Example: Why there’s no 1st-level sonic attack spell
There is no 1st-level wizard spell dealing sonic damage — not because no one thought of it, but because “sonic” as an energy type was added late to the rules, and very few monsters have sonic resistance. A sonic screech modeled after burning hands would almost always be better than burning hands because fewer creatures resist sonic damage. If a new spell displaces an existing spell from most casters’ rosters, it is probably overpowered — understanding the whole system helps you avoid traps like this.
Spell Research
The game rules for what a caster must do to create a new spell are intentionally vague (see the Spell Research rules). Just as it is not necessary to know whether a wizard is using squid ink or rare plant ink when crafting a scroll, it is not necessary to know which grimoire he is modifying to create a new 1st-level attack spell. Flavor details are fine for a high-narrative campaign, but they do not affect the outcome of spell research, which largely takes place outside of game time. This section therefore covers the game mechanics of designing a new spell — not the in-world requirements of researching one.
Spell Terminology
Before designing a new spell, familiarize yourself with the Magic chapter. Understand each school and subschool, and the purpose of every stat-block field: components, range, duration, saving throw, spell resistance. The sections below address these aspects in order of their importance to balance. Components, for example, rarely affect power level and are covered last.
Intended Level
You typically begin with an idea of the general power level — probably because you have a specific PC or NPC in mind. A two-level range is close enough at this stage. Once you know the approximate level, move on to function. Finalizing the level is one of the last steps.
Function
Function is the most important consideration: the tangible game effect of the spell. Cosmetics — damage type, condition name, bonus type, visual appearance — are irrelevant at this stage. Some sample functions:
- Deal damage to one opponent
- Deal damage to multiple opponents
- Apply a condition or effect to one opponent
- Apply a condition or effect to multiple opponents
- Give a defensive bonus to one ally
- Give a defensive bonus to multiple allies
- Give an offensive bonus to one ally
- Give an offensive bonus to multiple allies
- Heal one ally
- Heal multiple allies
A spell can combine multiple functions or offer a choice between options, but multi-function spells should always be less powerful than a single-purpose spell of the same level.
Spell Damage
A typical damage spell deals 1 die (d6) per caster level for arcane spells (e.g., shocking grasp, fireball), or 1 die (d6 or d8) per two caster levels for divine spells (e.g., searing light). Offensive spells are the easiest to design — dozens of examples exist in the core game.
Target
Single-target spells are the simplest baseline. A spell with range “personal” and target “you” is slightly weaker than one targeting any creature — but that slight decrease should not justify a lower spell level. Evaluate caster-only spells at full power, then restrict them to caster-only for design or balance reasons.

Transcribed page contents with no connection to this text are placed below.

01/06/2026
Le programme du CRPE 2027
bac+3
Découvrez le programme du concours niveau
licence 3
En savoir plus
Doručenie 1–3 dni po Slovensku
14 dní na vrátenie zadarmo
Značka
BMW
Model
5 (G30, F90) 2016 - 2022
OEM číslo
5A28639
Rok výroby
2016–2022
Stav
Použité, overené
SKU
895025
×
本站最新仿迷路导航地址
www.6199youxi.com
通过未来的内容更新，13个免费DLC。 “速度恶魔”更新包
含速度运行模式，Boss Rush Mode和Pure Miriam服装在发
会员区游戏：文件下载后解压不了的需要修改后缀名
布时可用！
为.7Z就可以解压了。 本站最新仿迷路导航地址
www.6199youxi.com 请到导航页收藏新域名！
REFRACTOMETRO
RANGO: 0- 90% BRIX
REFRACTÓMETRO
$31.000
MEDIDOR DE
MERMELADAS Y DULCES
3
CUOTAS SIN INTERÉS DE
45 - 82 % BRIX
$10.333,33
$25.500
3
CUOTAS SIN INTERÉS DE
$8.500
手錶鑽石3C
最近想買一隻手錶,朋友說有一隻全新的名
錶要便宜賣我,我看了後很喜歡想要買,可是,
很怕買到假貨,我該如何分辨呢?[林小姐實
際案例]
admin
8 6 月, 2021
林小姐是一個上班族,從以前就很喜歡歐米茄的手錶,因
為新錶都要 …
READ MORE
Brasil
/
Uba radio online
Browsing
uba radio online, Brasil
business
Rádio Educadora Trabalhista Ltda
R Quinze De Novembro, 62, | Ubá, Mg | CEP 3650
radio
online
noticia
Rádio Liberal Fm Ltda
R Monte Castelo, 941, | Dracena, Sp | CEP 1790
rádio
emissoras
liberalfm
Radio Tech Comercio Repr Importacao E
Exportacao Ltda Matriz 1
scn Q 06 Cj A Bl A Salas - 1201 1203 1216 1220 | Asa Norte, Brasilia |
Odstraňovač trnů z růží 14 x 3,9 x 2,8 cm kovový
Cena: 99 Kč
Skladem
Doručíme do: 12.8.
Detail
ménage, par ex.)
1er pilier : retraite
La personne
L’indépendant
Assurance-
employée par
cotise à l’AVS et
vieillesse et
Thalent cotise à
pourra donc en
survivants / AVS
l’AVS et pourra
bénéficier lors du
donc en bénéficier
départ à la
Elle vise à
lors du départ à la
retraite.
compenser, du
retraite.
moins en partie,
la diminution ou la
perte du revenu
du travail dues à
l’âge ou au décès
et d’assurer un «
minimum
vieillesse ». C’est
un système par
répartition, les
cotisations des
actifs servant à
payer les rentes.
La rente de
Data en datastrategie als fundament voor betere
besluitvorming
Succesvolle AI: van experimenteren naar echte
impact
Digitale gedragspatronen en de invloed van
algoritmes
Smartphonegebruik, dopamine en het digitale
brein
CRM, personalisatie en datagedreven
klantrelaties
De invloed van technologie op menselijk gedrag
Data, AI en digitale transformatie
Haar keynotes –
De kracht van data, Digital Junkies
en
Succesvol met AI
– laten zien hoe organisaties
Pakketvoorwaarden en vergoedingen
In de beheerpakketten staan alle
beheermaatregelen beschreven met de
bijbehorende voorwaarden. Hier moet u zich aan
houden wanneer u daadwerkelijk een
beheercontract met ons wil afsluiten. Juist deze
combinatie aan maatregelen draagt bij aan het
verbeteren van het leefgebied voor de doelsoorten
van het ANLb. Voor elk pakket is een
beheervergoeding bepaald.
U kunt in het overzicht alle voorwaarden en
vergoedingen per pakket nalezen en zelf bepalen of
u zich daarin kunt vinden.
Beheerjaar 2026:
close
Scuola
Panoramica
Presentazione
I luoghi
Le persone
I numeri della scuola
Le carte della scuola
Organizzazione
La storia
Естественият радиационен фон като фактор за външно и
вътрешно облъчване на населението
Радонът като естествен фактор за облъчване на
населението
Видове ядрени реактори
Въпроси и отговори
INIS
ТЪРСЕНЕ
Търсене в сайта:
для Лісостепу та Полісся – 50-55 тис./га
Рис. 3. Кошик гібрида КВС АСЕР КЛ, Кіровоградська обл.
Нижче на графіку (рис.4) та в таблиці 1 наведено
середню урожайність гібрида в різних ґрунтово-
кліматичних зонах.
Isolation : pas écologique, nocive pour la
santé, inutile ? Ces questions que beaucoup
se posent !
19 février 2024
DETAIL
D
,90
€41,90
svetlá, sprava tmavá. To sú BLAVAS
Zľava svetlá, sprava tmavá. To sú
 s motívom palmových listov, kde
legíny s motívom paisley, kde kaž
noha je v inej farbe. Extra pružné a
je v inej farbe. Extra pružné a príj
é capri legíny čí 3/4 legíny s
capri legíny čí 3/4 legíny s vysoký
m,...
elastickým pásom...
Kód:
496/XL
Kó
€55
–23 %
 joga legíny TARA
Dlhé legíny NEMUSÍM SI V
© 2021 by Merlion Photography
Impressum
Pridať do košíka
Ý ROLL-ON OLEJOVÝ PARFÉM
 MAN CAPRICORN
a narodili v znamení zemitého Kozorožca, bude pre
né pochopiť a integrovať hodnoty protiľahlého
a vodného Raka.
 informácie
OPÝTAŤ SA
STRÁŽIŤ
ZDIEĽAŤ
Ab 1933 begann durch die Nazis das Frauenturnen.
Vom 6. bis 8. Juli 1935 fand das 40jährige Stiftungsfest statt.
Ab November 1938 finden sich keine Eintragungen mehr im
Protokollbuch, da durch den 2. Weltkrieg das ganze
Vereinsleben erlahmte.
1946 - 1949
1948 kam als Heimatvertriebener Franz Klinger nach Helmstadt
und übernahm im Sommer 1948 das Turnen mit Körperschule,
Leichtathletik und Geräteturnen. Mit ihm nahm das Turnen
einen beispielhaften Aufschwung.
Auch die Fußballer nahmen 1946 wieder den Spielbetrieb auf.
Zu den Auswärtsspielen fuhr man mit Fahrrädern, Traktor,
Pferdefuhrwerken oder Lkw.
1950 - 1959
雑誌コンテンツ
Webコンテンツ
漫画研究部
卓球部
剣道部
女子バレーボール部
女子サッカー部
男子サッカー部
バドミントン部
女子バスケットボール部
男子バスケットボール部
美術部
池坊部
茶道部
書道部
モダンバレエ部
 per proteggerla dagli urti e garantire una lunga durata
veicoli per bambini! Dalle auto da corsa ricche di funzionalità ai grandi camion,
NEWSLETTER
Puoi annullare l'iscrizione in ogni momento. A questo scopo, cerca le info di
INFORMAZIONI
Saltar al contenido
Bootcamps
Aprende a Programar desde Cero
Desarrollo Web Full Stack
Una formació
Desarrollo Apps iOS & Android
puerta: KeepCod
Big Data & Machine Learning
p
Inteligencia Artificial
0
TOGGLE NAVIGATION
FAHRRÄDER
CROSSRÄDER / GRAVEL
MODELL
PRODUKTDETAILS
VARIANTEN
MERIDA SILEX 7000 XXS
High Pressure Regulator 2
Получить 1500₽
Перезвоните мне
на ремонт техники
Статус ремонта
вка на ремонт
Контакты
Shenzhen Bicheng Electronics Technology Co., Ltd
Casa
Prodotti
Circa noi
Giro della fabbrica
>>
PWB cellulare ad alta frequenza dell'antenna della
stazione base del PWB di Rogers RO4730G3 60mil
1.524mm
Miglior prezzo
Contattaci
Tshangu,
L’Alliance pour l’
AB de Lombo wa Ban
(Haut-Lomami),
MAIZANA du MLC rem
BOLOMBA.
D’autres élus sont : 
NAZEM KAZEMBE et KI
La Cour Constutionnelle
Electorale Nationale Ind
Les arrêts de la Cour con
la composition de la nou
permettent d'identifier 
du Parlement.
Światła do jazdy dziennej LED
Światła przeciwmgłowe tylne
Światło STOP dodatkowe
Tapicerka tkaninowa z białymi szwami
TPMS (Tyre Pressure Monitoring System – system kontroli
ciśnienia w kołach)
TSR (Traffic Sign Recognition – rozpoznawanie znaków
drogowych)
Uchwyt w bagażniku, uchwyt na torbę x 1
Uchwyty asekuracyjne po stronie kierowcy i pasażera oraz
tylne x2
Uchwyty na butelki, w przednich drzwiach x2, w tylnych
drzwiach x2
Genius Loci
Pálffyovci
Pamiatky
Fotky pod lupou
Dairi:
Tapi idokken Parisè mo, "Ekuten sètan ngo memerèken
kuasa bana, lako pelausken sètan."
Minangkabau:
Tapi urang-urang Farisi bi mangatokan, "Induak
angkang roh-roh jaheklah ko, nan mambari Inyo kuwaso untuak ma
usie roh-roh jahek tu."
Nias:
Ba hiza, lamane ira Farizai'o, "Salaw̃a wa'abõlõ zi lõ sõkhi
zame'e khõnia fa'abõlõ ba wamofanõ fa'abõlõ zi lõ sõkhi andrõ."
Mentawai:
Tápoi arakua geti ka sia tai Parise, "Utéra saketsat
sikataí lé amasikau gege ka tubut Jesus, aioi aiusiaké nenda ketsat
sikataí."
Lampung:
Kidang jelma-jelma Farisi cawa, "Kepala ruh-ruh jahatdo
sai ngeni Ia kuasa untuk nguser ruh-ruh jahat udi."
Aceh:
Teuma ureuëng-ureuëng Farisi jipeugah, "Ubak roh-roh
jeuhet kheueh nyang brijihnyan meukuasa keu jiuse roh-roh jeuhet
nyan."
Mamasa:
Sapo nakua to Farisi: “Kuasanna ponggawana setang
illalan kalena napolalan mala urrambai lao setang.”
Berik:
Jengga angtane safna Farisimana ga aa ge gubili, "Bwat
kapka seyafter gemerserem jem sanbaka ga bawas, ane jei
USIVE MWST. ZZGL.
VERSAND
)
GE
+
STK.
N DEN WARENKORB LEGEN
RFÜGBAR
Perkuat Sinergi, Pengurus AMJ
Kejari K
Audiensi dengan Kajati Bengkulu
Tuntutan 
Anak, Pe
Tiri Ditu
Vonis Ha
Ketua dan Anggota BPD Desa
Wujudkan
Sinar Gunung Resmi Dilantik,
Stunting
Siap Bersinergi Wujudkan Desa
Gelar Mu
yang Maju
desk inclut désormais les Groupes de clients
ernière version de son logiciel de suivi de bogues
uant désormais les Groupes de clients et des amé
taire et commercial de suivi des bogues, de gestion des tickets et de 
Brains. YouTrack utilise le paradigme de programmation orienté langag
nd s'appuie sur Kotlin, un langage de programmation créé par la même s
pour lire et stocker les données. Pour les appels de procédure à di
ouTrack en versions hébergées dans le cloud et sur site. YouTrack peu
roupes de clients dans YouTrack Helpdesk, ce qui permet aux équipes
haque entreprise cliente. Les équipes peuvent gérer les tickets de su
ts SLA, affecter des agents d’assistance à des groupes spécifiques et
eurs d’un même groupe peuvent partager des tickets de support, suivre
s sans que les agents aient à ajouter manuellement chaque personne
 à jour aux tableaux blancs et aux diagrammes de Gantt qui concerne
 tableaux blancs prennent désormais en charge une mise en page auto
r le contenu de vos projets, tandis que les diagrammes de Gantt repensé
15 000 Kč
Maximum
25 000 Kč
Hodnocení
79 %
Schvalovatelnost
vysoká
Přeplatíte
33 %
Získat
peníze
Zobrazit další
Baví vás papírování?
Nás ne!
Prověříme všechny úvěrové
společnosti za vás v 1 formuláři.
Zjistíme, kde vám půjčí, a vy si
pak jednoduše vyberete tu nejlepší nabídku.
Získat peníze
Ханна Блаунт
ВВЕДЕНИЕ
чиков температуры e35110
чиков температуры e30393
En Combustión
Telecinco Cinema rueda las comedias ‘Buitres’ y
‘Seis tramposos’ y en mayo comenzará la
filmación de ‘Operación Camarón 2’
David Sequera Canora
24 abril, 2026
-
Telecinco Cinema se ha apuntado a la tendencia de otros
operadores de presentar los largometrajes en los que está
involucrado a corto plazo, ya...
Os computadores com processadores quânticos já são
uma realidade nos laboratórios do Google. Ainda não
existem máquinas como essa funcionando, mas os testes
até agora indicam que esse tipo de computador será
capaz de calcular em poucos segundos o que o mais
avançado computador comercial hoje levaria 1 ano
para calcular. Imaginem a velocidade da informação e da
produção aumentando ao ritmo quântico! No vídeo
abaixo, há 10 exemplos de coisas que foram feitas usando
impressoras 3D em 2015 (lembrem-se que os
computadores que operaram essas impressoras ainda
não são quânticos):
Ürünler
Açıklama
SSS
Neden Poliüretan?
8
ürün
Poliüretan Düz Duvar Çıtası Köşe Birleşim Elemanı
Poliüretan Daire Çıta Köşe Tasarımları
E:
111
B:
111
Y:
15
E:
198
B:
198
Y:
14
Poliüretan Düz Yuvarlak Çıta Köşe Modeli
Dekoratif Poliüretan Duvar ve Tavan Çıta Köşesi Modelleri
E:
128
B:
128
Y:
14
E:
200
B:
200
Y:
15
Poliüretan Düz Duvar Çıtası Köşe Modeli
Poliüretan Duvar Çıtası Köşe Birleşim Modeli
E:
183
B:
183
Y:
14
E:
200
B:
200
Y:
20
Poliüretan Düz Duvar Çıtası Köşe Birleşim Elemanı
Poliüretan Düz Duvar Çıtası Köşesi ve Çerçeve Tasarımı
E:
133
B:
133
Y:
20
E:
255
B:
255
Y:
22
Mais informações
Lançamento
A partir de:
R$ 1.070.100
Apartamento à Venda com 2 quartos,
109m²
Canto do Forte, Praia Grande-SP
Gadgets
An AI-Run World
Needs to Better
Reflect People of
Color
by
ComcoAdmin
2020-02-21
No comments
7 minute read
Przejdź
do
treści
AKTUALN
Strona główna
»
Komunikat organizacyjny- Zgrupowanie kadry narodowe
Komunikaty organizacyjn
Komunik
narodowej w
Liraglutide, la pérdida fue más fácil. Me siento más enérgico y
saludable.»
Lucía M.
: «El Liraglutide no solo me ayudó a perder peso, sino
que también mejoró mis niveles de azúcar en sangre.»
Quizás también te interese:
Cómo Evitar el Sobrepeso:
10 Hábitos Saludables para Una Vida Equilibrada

Multiple-target spells (bursts, cones, or pick-your-targets like slow) are more powerful than single-target. Burst effects can hit more enemies but risk friendly fire; pick-your-target spells are safer but limited. Choose based on the spell’s theme — but note that picking multiple targets is generally stronger except at the very lowest caster levels.
Damage Caps
Low-level damage spells have a maximum damage they can deal — by design, so they do not rival higher-level spells at high caster levels. Arcane spells cap higher than divine to balance the fact that divine magic excels at healing.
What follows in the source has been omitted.